# Assigned task
Each of the entries should be retyped precisely as it appears.

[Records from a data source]
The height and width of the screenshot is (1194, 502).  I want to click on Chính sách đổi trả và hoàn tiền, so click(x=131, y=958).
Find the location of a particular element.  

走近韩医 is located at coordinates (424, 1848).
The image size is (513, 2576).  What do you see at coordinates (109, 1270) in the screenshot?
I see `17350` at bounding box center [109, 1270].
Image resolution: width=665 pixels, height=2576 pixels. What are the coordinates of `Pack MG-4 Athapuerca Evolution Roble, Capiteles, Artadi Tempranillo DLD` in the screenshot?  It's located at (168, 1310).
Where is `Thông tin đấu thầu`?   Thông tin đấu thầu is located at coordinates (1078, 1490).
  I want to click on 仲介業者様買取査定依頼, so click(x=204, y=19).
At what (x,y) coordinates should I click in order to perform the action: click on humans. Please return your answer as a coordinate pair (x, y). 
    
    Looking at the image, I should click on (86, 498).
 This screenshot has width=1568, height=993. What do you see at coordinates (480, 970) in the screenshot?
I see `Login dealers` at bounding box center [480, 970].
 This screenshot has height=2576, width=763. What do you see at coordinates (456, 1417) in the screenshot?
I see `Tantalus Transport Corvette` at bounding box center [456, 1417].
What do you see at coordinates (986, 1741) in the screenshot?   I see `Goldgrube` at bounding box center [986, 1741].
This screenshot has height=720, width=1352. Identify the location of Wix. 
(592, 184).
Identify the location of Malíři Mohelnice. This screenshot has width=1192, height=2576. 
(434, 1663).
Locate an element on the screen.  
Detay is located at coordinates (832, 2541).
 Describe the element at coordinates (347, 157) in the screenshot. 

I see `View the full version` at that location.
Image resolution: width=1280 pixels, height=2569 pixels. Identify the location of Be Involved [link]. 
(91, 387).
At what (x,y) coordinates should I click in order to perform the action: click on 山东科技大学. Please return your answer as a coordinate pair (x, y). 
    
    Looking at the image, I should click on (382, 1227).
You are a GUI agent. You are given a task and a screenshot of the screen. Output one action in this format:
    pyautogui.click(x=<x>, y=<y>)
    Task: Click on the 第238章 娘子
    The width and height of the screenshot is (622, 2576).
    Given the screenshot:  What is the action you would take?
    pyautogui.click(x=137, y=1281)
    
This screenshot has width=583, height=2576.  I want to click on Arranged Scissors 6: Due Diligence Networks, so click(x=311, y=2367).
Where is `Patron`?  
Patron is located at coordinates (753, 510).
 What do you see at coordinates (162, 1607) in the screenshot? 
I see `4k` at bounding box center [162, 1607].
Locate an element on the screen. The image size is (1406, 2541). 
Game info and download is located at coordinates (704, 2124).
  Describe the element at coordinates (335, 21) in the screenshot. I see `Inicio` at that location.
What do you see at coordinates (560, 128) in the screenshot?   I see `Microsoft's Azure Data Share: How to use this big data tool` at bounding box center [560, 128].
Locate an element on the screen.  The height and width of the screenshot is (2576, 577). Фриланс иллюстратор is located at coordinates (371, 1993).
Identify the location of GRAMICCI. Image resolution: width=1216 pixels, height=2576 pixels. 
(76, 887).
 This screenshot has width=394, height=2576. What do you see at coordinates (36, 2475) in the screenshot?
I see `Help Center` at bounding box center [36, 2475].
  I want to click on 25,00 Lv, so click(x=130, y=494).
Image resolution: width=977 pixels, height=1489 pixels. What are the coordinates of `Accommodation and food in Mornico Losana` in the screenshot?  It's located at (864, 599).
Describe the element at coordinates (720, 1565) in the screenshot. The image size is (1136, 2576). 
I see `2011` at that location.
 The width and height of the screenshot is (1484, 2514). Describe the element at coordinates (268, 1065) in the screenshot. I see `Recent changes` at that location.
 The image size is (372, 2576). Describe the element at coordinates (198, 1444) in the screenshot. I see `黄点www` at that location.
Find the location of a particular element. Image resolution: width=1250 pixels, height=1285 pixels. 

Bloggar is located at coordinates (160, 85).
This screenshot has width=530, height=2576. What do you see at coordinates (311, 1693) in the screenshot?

# Result of the task
The height and width of the screenshot is (1194, 502).  I want to click on Chính sách đổi trả và hoàn tiền, so click(x=131, y=958).
Find the location of a particular element.  

走近韩医 is located at coordinates (424, 1848).
The image size is (513, 2576).  What do you see at coordinates (109, 1270) in the screenshot?
I see `17350` at bounding box center [109, 1270].
Image resolution: width=665 pixels, height=2576 pixels. What are the coordinates of `Pack MG-4 Athapuerca Evolution Roble, Capiteles, Artadi Tempranillo DLD` in the screenshot?  It's located at (168, 1310).
Where is `Thông tin đấu thầu`?   Thông tin đấu thầu is located at coordinates (1078, 1490).
  I want to click on 仲介業者様買取査定依頼, so click(x=204, y=19).
At what (x,y) coordinates should I click in order to perform the action: click on humans. Please return your answer as a coordinate pair (x, y). 
    
    Looking at the image, I should click on (86, 498).
 This screenshot has width=1568, height=993. What do you see at coordinates (480, 970) in the screenshot?
I see `Login dealers` at bounding box center [480, 970].
 This screenshot has height=2576, width=763. What do you see at coordinates (456, 1417) in the screenshot?
I see `Tantalus Transport Corvette` at bounding box center [456, 1417].
What do you see at coordinates (986, 1741) in the screenshot?   I see `Goldgrube` at bounding box center [986, 1741].
This screenshot has height=720, width=1352. Identify the location of Wix. 
(592, 184).
Identify the location of Malíři Mohelnice. This screenshot has width=1192, height=2576. 
(434, 1663).
Locate an element on the screen.  
Detay is located at coordinates (832, 2541).
 Describe the element at coordinates (347, 157) in the screenshot. 

I see `View the full version` at that location.
Image resolution: width=1280 pixels, height=2569 pixels. Identify the location of Be Involved [link]. 
(91, 387).
At what (x,y) coordinates should I click in order to perform the action: click on 山东科技大学. Please return your answer as a coordinate pair (x, y). 
    
    Looking at the image, I should click on (382, 1227).
You are a GUI agent. You are given a task and a screenshot of the screen. Output one action in this format:
    pyautogui.click(x=<x>, y=<y>)
    Task: Click on the 第238章 娘子
    The width and height of the screenshot is (622, 2576).
    Given the screenshot:  What is the action you would take?
    pyautogui.click(x=137, y=1281)
    
This screenshot has width=583, height=2576.  I want to click on Arranged Scissors 6: Due Diligence Networks, so click(x=311, y=2367).
Where is `Patron`?  
Patron is located at coordinates (753, 510).
 What do you see at coordinates (162, 1607) in the screenshot? 
I see `4k` at bounding box center [162, 1607].
Locate an element on the screen. The image size is (1406, 2541). 
Game info and download is located at coordinates (704, 2124).
  Describe the element at coordinates (335, 21) in the screenshot. I see `Inicio` at that location.
What do you see at coordinates (560, 128) in the screenshot?   I see `Microsoft's Azure Data Share: How to use this big data tool` at bounding box center [560, 128].
Locate an element on the screen.  The height and width of the screenshot is (2576, 577). Фриланс иллюстратор is located at coordinates (371, 1993).
Identify the location of GRAMICCI. Image resolution: width=1216 pixels, height=2576 pixels. 
(76, 887).
 This screenshot has width=394, height=2576. What do you see at coordinates (36, 2475) in the screenshot?
I see `Help Center` at bounding box center [36, 2475].
  I want to click on 25,00 Lv, so click(x=130, y=494).
Image resolution: width=977 pixels, height=1489 pixels. What are the coordinates of `Accommodation and food in Mornico Losana` in the screenshot?  It's located at (864, 599).
Describe the element at coordinates (720, 1565) in the screenshot. The image size is (1136, 2576). 
I see `2011` at that location.
 The width and height of the screenshot is (1484, 2514). Describe the element at coordinates (268, 1065) in the screenshot. I see `Recent changes` at that location.
 The image size is (372, 2576). Describe the element at coordinates (198, 1444) in the screenshot. I see `黄点www` at that location.
Find the location of a particular element. Image resolution: width=1250 pixels, height=1285 pixels. 

Bloggar is located at coordinates (160, 85).
This screenshot has width=530, height=2576. What do you see at coordinates (311, 1693) in the screenshot?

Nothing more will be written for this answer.